'Catch-22' May Not Be By The Book, But It Understands Brutality

Christopher Abbott plays Yossarian in Hulu's adaptation of 'Catch-22.' (Philipe Antonello/Hulu)

If Hulu had announced an original dramatic miniseries that follows a World War II soldier awakening to the horrors of war, executive produced and partly directed (two episodes out of six) by George Clooney, and if the result had been Catch-22, it would have seemed largely successful. But the series, available in full now, is, of course, an adaptation of Joseph Heller's much-chewed-over 1961 novel, a book very unusual in both its tone and its structure. And as an adaptation, it struggles to meet the inevitable expectations.

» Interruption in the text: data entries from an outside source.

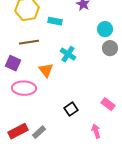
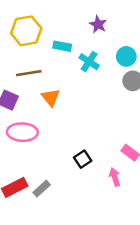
cyan cross: (68, 54) -> (89, 62), moved
orange triangle: (46, 70) -> (51, 98), moved
pink arrow: (96, 131) -> (115, 177), moved

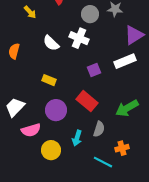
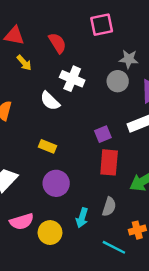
gray circle: (90, 14) -> (118, 81), moved
white cross: (79, 38) -> (72, 79), moved
red rectangle: (87, 101) -> (109, 162), moved, turned 55
pink semicircle: (31, 130) -> (22, 221), moved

Some of the basics are retained from the book: Christopher Abbott plays the bombardier Yossarian, who would like to stop flying missions and go home. But every time he approaches the number of missions the military demands, the merciless Colonel Cathcart (Kyle Chandler, playing the mean side of the bureaucratic/governmental operator he has been playing for some years now) raises the number. Also retained is the Catch-22 of the title: the military rule explained by Doc Daneeka (Grant Heslov, also an executive producer). Catch-22 says that a soldier can ask for release on the grounds that he's insane, but also holds that trying to get out of a war is clear evidence of sanity. So all you have to do is ask, but if you ask, you'll be denied.

What doesn't survive from the book is the tone, which is arguably the reason to read Catch-22. The book is often the very example people use to explain what satire is; even if you can't give a clear definition, you can at least point to this book and say, "It is this." Not only because of the absurdity of things like Catch-22 itself, but also because of Heller's style. Consider this bit from early in the book:

There were many officers' clubs that Yossarian had not helped build, but he was proudest of the one on Pianosa. It was a sturdy and complex monument to his powers of determination. Yossarian never went there to help until it was finished; then he went there often, so pleased was he with the large, fine, rambling shingled building. It was truly a splendid structure, and Yossarian throbbed with a mighty sense of accomplishment each time he gazed at it and reflected that none of the work that had gone into it was his.

This upside-down-ness, pride in all the work you did not put in, shows up over and over, and that tone is almost impossible to film. You can certainly show someone saying, "My, I feel proud of the club I didn't build!" But it's an extraordinary challenge to convey this feeling absent a voluminous voice-over to which we are, fortunately, not subjected.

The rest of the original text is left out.